[Stored entries]

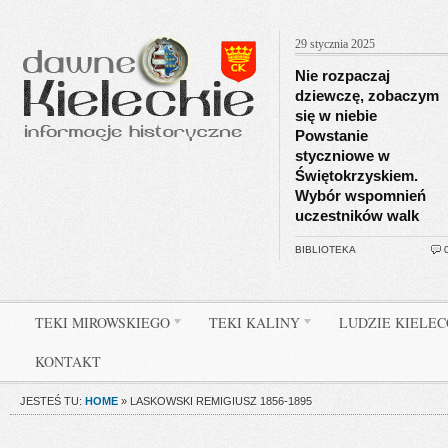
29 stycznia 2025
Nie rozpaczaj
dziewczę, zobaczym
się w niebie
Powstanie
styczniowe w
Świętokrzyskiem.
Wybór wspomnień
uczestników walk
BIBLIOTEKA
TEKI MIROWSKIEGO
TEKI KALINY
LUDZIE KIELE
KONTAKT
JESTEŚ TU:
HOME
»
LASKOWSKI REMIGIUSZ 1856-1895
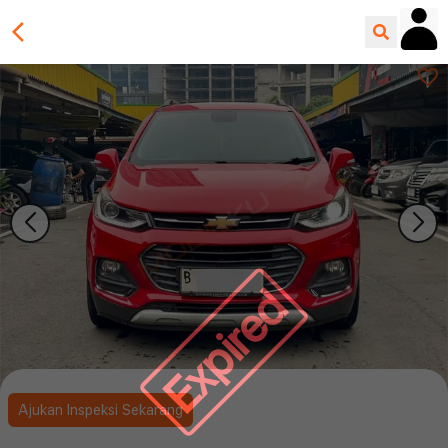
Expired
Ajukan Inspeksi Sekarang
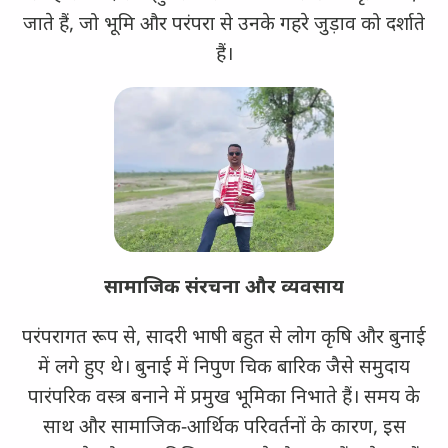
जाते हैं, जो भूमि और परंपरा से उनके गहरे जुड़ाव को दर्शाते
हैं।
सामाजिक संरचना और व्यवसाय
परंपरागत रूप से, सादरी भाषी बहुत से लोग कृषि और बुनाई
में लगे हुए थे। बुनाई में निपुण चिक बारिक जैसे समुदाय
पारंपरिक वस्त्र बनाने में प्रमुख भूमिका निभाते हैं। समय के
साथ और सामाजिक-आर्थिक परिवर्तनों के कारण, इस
==
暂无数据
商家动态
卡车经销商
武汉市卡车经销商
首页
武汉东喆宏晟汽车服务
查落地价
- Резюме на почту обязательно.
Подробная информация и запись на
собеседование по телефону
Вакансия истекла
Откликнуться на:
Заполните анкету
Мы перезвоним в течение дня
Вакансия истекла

Directions for this task
From the records above, quote word for word only the lines beginning at the line that has "TEKI KALINY" and stopping after the line that has "साथ और सामाजिक-आर्थिक परिवर्तनों के कारण, इस". Omit the pictures.

Answer section
TEKI KALINY
LUDZIE KIELE
KONTAKT
JESTEŚ TU:
HOME
»
LASKOWSKI REMIGIUSZ 1856-1895
Expired
Ajukan Inspeksi Sekarang
जाते हैं, जो भूमि और परंपरा से उनके गहरे जुड़ाव को दर्शाते
हैं।
सामाजिक संरचना और व्यवसाय
परंपरागत रूप से, सादरी भाषी बहुत से लोग कृषि और बुनाई
में लगे हुए थे। बुनाई में निपुण चिक बारिक जैसे समुदाय
पारंपरिक वस्त्र बनाने में प्रमुख भूमिका निभाते हैं। समय के
साथ और सामाजिक-आर्थिक परिवर्तनों के कारण, इस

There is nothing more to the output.